Supervising
chemist can testify in vehicular homicide if they independently verified
correctness of blood test results State v. Michaels 219
NJ 1 (2014)
Defendant’s confrontation
rights were not violated by the admission of Dr. Barbieri’s report or his
testimony regarding the blood tests and his conclusions drawn therefrom. Dr.
Barbieri was knowledgeable about the testing process, independently verified the
correctness of the machine-tested processes and results, and formed an
independent conclusion about the results. Defendant’s opportunity to
cross-examine Dr. Barbieri satisfied her right to confrontation on the forensic
evidence presented against her.
State v. Julie L. Michaels (A-69-12) (072106)
[NOTE: This is a companion case to State v.
Reginald Roach,
Decided August 6, 2014
LaVECCHIA, J., writing for a majority of the Court.
This appeal requires the Court to address whether
defendant’s confrontation rights were violated by the admission of a forensic
report analyzing defendant’s blood sample, where the report was admitted into
evidence through the testimony of the report’s author -- a laboratory
supervisor and qualified expert who had reviewed and certified the test results
-- without the testimony of the various individuals who had performed tasks
associated with the testing procedures.
Defendant’s blood sample was sent by the local police
department to NMS Labs, a private laboratory that performs analytical testing
for a number of private and public entities. Fourteen NMS analysts were
involved in various aspects of handling and performing gas chromatography/mass
spectrometry testing on defendant’s blood sample.

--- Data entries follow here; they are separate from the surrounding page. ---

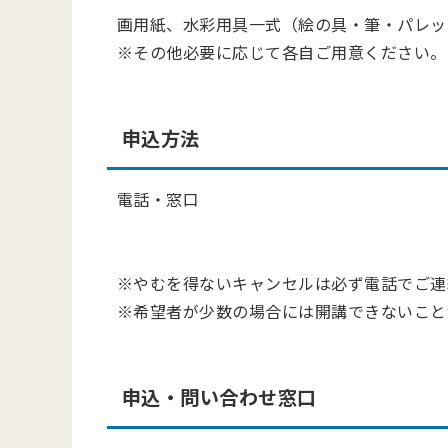
画用紙、水彩用具一式（絵の具・筆・パレッ
※その他必要に応じて各自ご用意ください。
申込方法
電話・窓口
※やむを得ないキャンセルは必ず電話でご連
※希望者が少数の場合には開講できないこと
申込・問い合わせ窓口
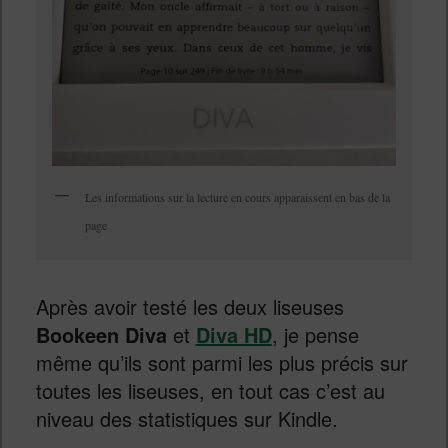
Les informations sur la lecture en cours apparaissent en bas de la
page
Après avoir testé les deux liseuses
Bookeen Diva
et
Diva HD
, je pense
même qu’ils sont parmi les plus précis sur
toutes les liseuses, en tout cas c’est au
niveau des statistiques sur Kindle.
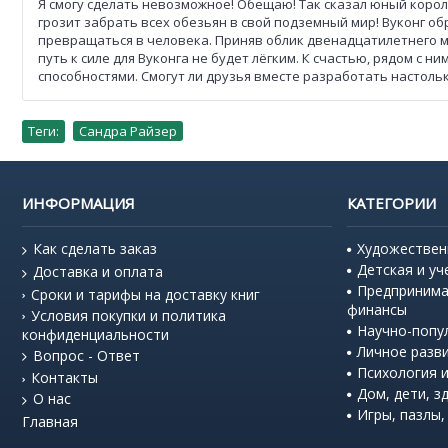
Я смогу сделать невозможное! Обещаю! Так сказал юный король
грозит забрать всех обезьян в свой подземный мир! Вуконг 
превращаться в человека. Приняв облик двенадцатилетнего ма
путь к силе для Вуконга не будет лёгким. К счастью, рядом с
способностями. Смогут ли друзья вместе разработать настоль
Теги:
Сандра Райзер
ИНФОРМАЦИЯ
КАТЕГОРИИ
Как сделать заказ
Художествен
Детская и уч
Доставка и оплата
Предпринима
Сроки и тарифы на доставку книг
финансы
Условия покупки и политика
Научно-попу
конфиденциальности
Личное разв
Вопрос - Ответ
Психология и
Контакты
Дом, дети, з
О нас
Игры, пазлы,
Главная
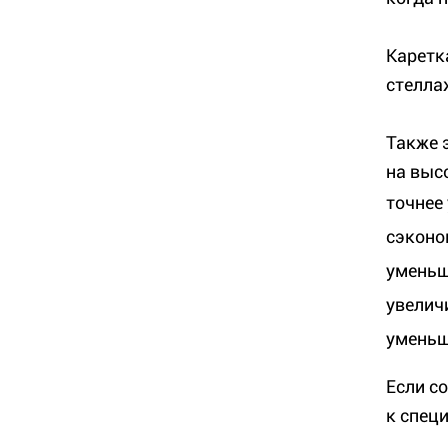
Каретк
стелла
Также 
на выс
точнее 
сэконо
уменьш
увелич
уменьш
Если с
к спец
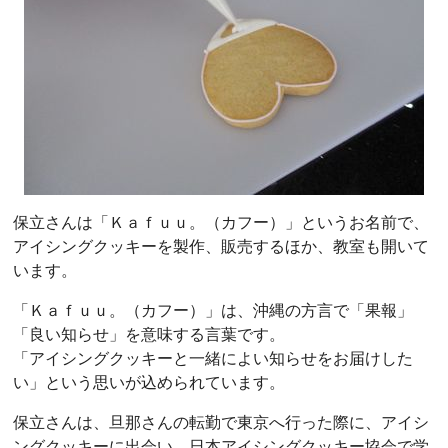
保立さんは「Ｋａｆｕｕ。（カフー）」というお名前で、
アイシングクッキーを製作、販売するほか、教室も開いて
います。
「Ｋａｆｕｕ。（カフー）」は、沖縄の方言で「果報」
「良い知らせ」を意味する言葉です。
「アイシングクッキーと一緒によい知らせをお届けした
い」という思いが込められています。
保立さんは、旦那さんの転勤で東京へ行った際に、アイシ
ングクッキーに出会い、日本アイシングクッキー協会で学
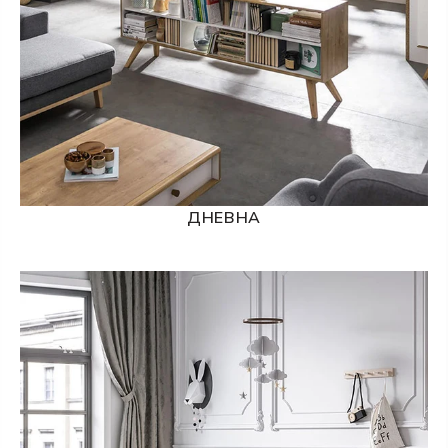
ДНЕВНА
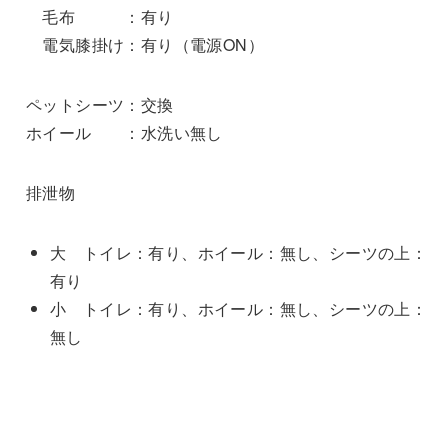
毛布 ：有り
電気膝掛け：有り（電源ON）
ペットシーツ：交換
ホイール ：水洗い無し
排泄物
大 トイレ：有り、ホイール：無し、シーツの上：
有り
小 トイレ：有り、ホイール：無し、シーツの上：
無し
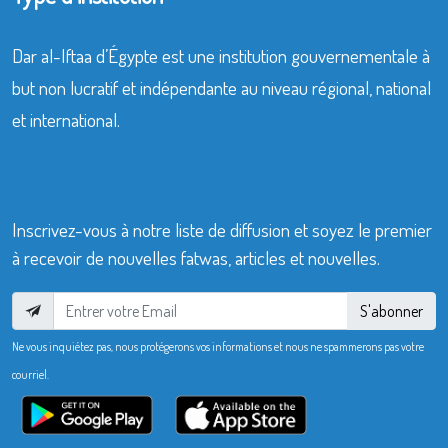
Dar al-Iftaa d’Égypte est une institution gouvernementale à
but non lucratif et indépendante au niveau régional, national
et international.
Inscrivez-vous à notre liste de diffusion et soyez le premier
à recevoir de nouvelles fatwas, articles et nouvelles.
S'abonner
Ne vous inquiétez pas, nous protégerons vos informations et nous ne spammerons pas votre
courriel.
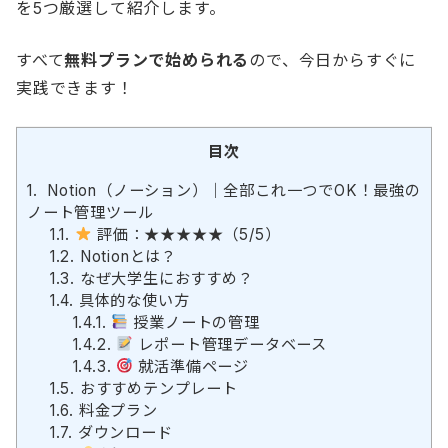
を5つ厳選して紹介します。
すべて
無料プランで始められる
ので、今日からすぐに
実践できます！
目次
1.
Notion（ノーション）｜全部これ一つでOK！最強の
ノート管理ツール
1.1.
評価：★★★★★（5/5）
1.2.
Notionとは？
1.3.
なぜ大学生におすすめ？
1.4.
具体的な使い方
1.4.1.
授業ノートの管理
1.4.2.
レポート管理データベース
1.4.3.
就活準備ページ
1.5.
おすすめテンプレート
1.6.
料金プラン
1.7.
ダウンロード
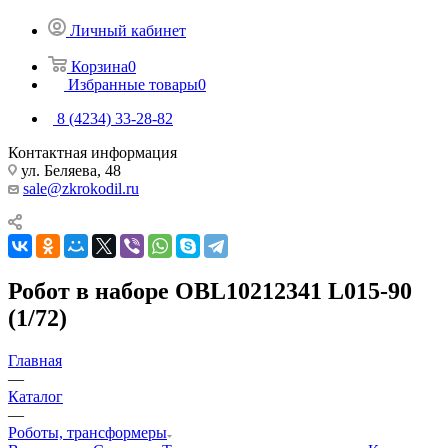
Личный кабинет
Корзина
0
Избранные товары
0
8 (4234) 33-28-82
Контактная информация
ул. Беляева, 48
sale@zkrokodil.ru
Робот в наборе OBL10212341 L015-90
(1/72)
Главная
—
Каталог
—
Роботы, трансформеры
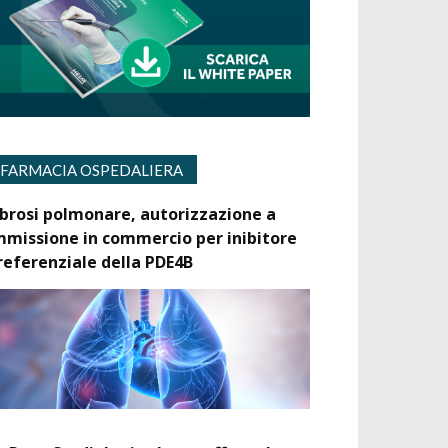
FARMACIA OSPEDALIERA
ibrosi polmonare, autorizzazione a
mmissione in commercio per inibitore
referenziale della PDE4B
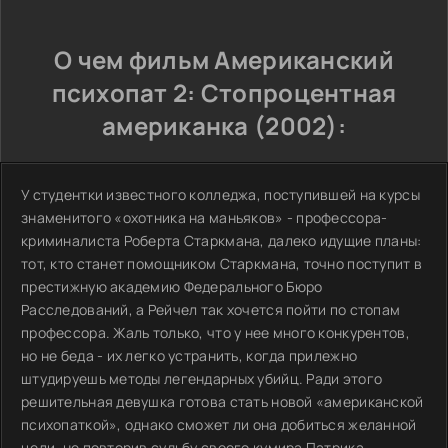
О чем фильм Американский
психопат 2: Стопроцентная
американка (2002):
У студентки известного колледжа, поступившей на курсы
знаменитого «охотника на маньяков» - профессора-
криминалиста Роберта Старкмана, далеко идущие планы:
тот, кто станет помощником Старкмана, точно поступит в
престижную академию Федерального Бюро
Расследований, а Рейчел так хочется пойти по стопам
профессора. Жаль только, что у нее много конкурентов,
но не беда - их легко устранить, когда прилежно
штудируешь методы легендарных убийц. Ради этого
решительная девушка готова стать новой «американской
психопаткой», однако сможет ли она добиться желанной
цели, не повторив судьбу своего кумира Патрика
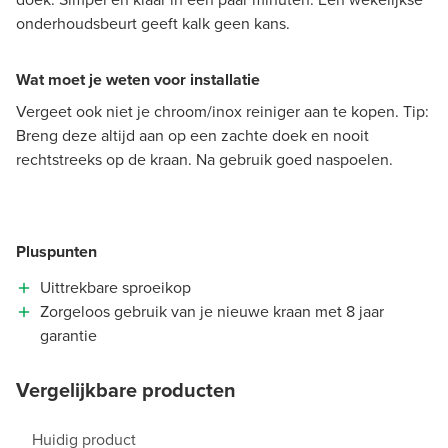
onderhoudsbeurt geeft kalk geen kans.
Wat moet je weten voor installatie
Vergeet ook niet je chroom/inox reiniger aan te kopen. Tip:
Breng deze altijd aan op een zachte doek en nooit
rechtstreeks op de kraan. Na gebruik goed naspoelen.
Pluspunten
Uittrekbare sproeikop
Zorgeloos gebruik van je nieuwe kraan met 8 jaar
garantie
Vergelijkbare producten
Huidig product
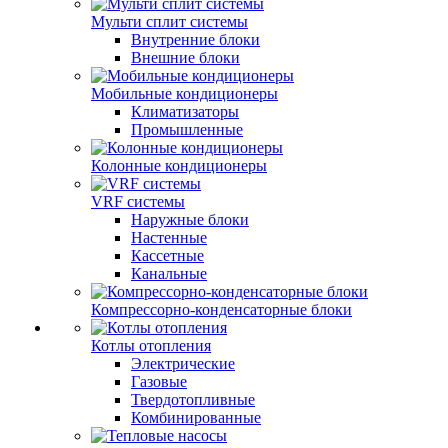
Мульти сплит системы
Внутренние блоки
Внешние блоки
Мобильные кондиционеры
Климатизаторы
Промышленные
Колонные кондиционеры
VRF системы
Наружные блоки
Настенные
Кассетные
Канальные
Компрессорно-конденсаторные блоки
Котлы отопления
Электрические
Газовые
Твердотопливные
Комбинированные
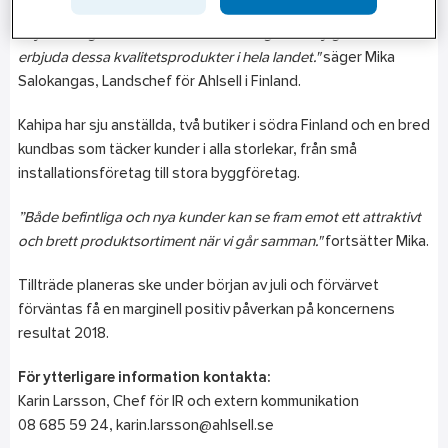
strategiskt viktig nischmarknad. En stor del av VVS-infästningen
säljs som egna märkesvaror och vi ser goda möjligheter att
erbjuda dessa kvalitetsprodukter i hela landet."
säger Mika
Salokangas, Landschef för Ahlsell i Finland.
Kahipa har sju anställda, två butiker i södra Finland och en bred
kundbas som täcker kunder i alla storlekar, från små
installationsföretag till stora byggföretag.
”Både befintliga och nya kunder kan se fram emot ett attraktivt
och brett produktsortiment när vi går samman."
fortsätter Mika.
Tillträde planeras ske under början av juli och förvärvet
förväntas få en marginell positiv påverkan på koncernens
resultat 2018.
För ytterligare information kontakta:
Karin Larsson, Chef för IR och extern kommunikation
08 685 59 24, karin.larsson@ahlsell.se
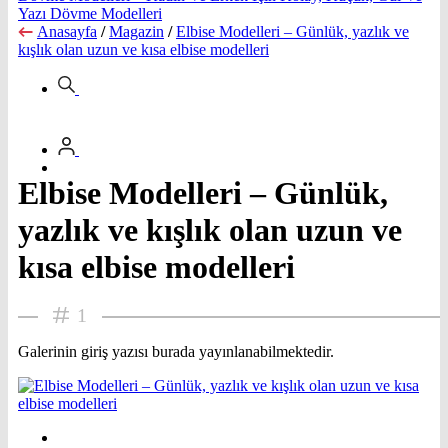
Yazı Dövme Modelleri
Anasayfa
/
Magazin
/
Elbise Modelleri – Günlük, yazlık ve
kışlık olan uzun ve kısa elbise modelleri
Elbise Modelleri – Günlük,
yazlık ve kışlık olan uzun ve
kısa elbise modelleri
1
Galerinin giriş yazısı burada yayınlanabilmektedir.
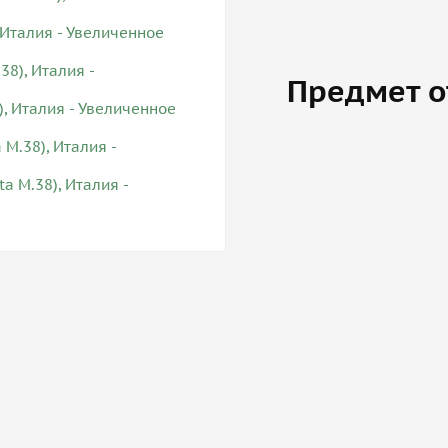
Предмет о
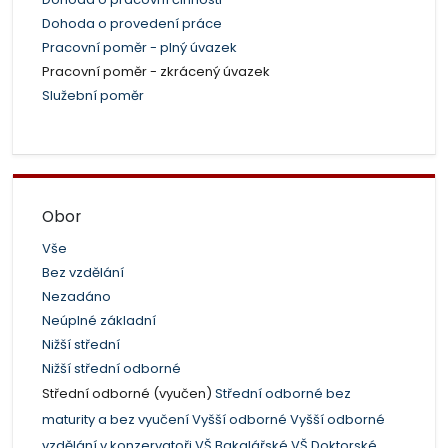
Dohoda o provedení práce
Pracovní poměr - plný úvazek
Pracovní poměr - zkrácený úvazek
Služební poměr
Obor
Vše
Bez vzdělání
Nezadáno
Neúplné základní
Nižší střední
Nižší střední odborné
Střední odborné (vyučen)
Střední odborné bez
maturity a bez vyučení
Vyšší odborné
Vyšší odborné
vzdělání v konzervatoři
VŠ Bakalářské
VŠ Doktorské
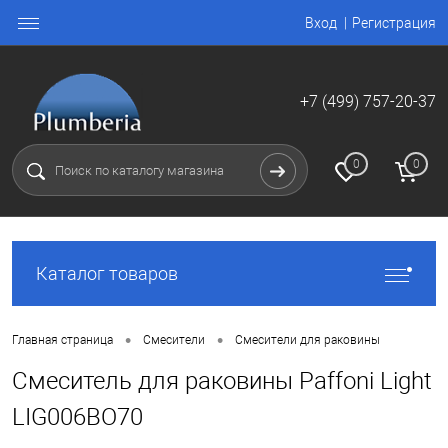
Вход
Регистрация
+7 (499) 757-20-37
0
0
Каталог товаров
•
•
Главная страница
Смесители
Смесители для раковины
Смеситель для раковины Paffoni Light
LIG006BO70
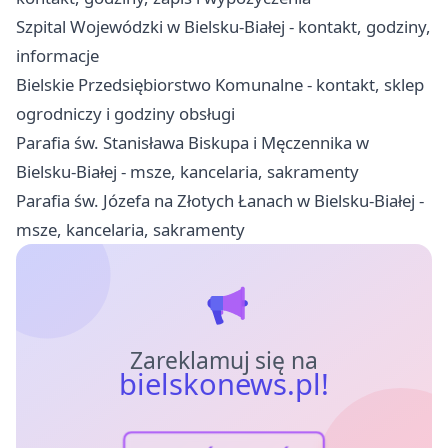
Szpital Wojewódzki w Bielsku-Białej - kontakt, godziny,
informacje
Bielskie Przedsiębiorstwo Komunalne - kontakt, sklep
ogrodniczy i godziny obsługi
Parafia św. Stanisława Biskupa i Męczennika w
Bielsku-Białej - msze, kancelaria, sakramenty
Parafia św. Józefa na Złotych Łanach w Bielsku-Białej -
msze, kancelaria, sakramenty
Zareklamuj się na
bielskonews.pl!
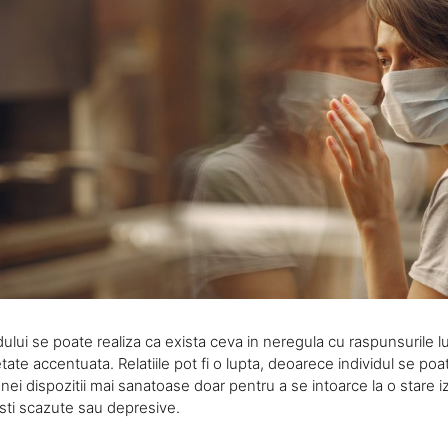
dului se poate realiza ca exista ceva in neregula cu raspunsurile lu
tate accentuata. Relatiile pot fi o lupta, deoarece individul se po
 unei dispozitii mai sanatoase doar pentru a se intoarce la o stare i
esti scazute sau depresive.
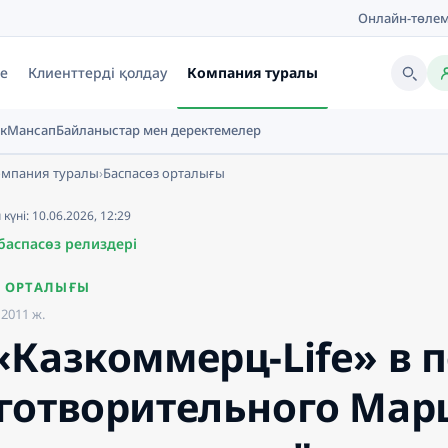
Онлайн-төле
ге
Клиенттерді қолдау
Компания туралы
к
Мансап
Байланыстар мен деректемелер
омпания туралы
›
Баспасөз орталығы
үні: 10.06.2026, 12:29
баспасөз релиздері
З ОРТАЛЫҒЫ
2011 ж.
«Казкоммерц-Life» в 
готворительного Мар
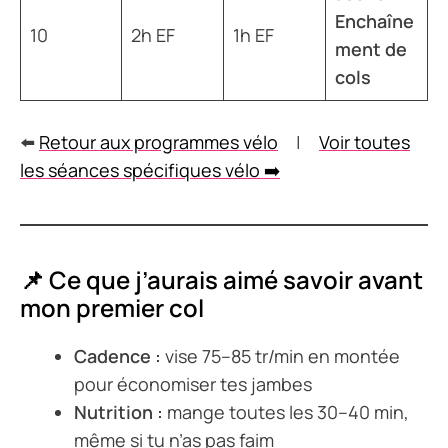
Enchaîne
10
2h EF
1h EF
ment de
cols
⬅️
Retour aux programmes vélo
|
Voir toutes
les séances spécifiques vélo ➡️
📌 Ce que j’aurais aimé savoir avant
mon premier col
Cadence :
vise 75–85 tr/min en montée
pour économiser tes jambes
Nutrition :
mange toutes les 30–40 min,
même si tu n’as pas faim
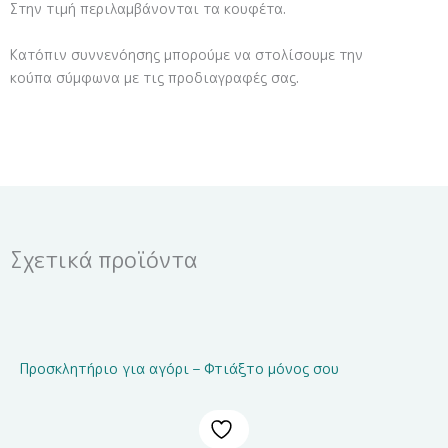
Στην τιμή περιλαμβάνονται τα κουφέτα.
Κατόπιν συννενόησης μπορούμε να στολίσουμε την
κούπα σύμφωνα με τις προδιαγραφές σας.
Σχετικά προϊόντα
Προσκλητήριο για αγόρι – Φτιάξτο μόνος σου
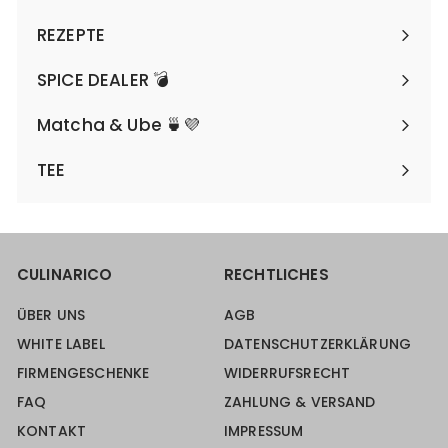
REZEPTE
SPICE DEALER 💣
Matcha & Ube 🍵💜
TEE
CULINARICO
RECHTLICHES
ÜBER UNS
AGB
WHITE LABEL
DATENSCHUTZERKLÄRUNG
FIRMENGESCHENKE
WIDERRUFSRECHT
FAQ
ZAHLUNG & VERSAND
KONTAKT
IMPRESSUM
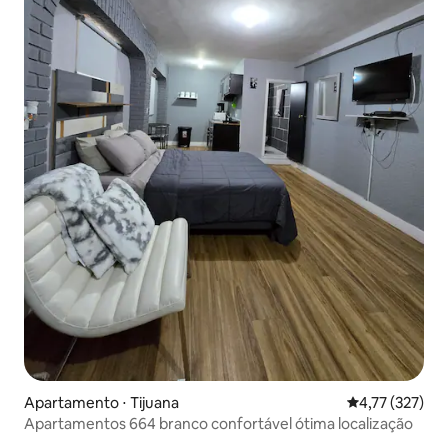
Apartamento ⋅ Tijuana
4,77 de uma av
4,77 (327)
Apartamentos 664 branco confortável ótima localização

The testing indicated that
defendant’s blood sample contained cocaine, cocaine derivatives, and
alprazolam, an active ingredient in Xanax.
The testing of defendant’s blood sample produced
approximately 950 pages of data, which was provided to Dr. Barbieri, a forensic
toxicologist and pharmacologist who also held the titles of Assistant
Laboratory Director and Toxicology Technical Leader at NMS Labs. Dr. Barbieri
reviewed all of the data and then wrote, certified and signed a report,
concluding that defendant’s blood contained cocaine and alprazolam in such
quantities that she would have been impaired and unfit to operate a motor
vehicle at the time the sample was collected.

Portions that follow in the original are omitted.